◆ Task instructions
Go through the records below and report each line with "Kleiner" in it.

◆ Saved entries

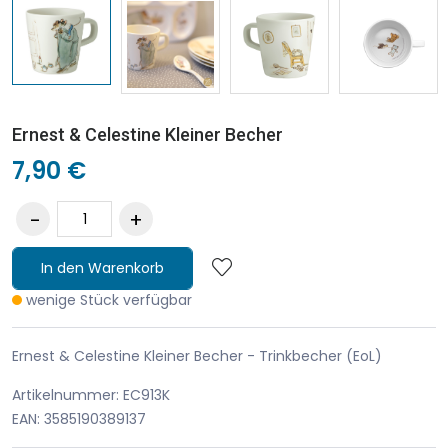
Ernest & Celestine Kleiner Becher
7,90 €
In den Warenkorb
wenige Stück verfügbar
Ernest & Celestine Kleiner Becher - Trinkbecher (EoL)
Artikelnummer: EC913K
EAN: 3585190389137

◆ Solution to this problem
Ernest & Celestine Kleiner Becher
Ernest & Celestine Kleiner Becher - Trinkbecher (EoL)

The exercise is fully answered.